Purpose: Reports of lymphatics in the anterior human uvea are contradictory. This might be caused due to a certain topography, which has not been considered yet. Therefore, here we systematically analyze iris and adjacent ciliary body with immunohistochemistry by combining various lymphatic markers.

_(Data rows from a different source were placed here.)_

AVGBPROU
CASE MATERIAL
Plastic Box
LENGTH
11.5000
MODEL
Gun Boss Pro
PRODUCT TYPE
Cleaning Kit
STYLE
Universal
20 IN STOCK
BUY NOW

Methods: Human iris and ciliary body were obtained from cornea donors and prepared for cryosectioning. Cross sections of tissue blocks at 12/3/6/9 o ‘clock position and at corresponding intersections (1: 30/4: 30/7: 30/10: 30) were processed for immunohistochemistry of LYVE-1, PDPN, PROX1, FOXC2, VEGFR3, and CCL21, and when necessary, these lymphatic markers were combined with CD31, α-smooth muscle-actin, CD68, and 4′, 6-diamidino-2 phenylindole dihydrochloride (DAPI). Double, triple, and quadruple marker combinations were documented using confocal microscopy.

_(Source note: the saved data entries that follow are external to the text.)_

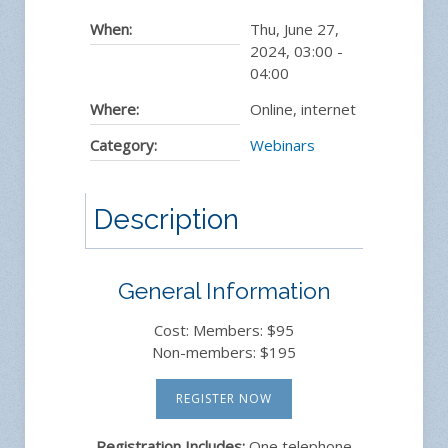
When:
Thu, June 27,
2024
,
03:00
-
04:00
Where:
Online, internet
Category:
Webinars
Description
General Information
Cost: Members: $95
Non-members: $195
REGISTER NOW
Registration Includes:
One telephone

Results: Numerous podoplanin+ cells were mainly located at the anterior border of the iris while LYVE-1+ cells were distributed throughout the nonpigmented part. Both cell populations were PROX1/FOXC2/CCL21/VEGFR3−. Blood vessels, iris smooth muscles, and individual cells were VEGFR3+. While PDPN+ cells were rarely detected posteriorly of the iris root, many LYVE-1+ cells were present within the ciliary body muscle and villi. Within the muscle, occasionally PDPN+ vessel-like structures were detectable, but these were never colocalized with LYVE-1. Similar vessel-like structures were VEGFR3+/PROX1−/CCL21−, but CD31+. Further, ciliary muscle fibers and ciliary epithelium were immunoreactive for VEGFR3/CCL21, but were LYVE-1/PDPN−. A certain topography of structures at the various uvea-positions investigated was not obvious. The majority of LYVE-1+ cells displayed immunoreactivity for CD68.

Conclusions: Lymphatic vessels colocalizing for at least two lymphatic markers were not detectable. Therefore, if present, putative lymphatic channels of the anterior uvea might display a different marker panel than generally presumed.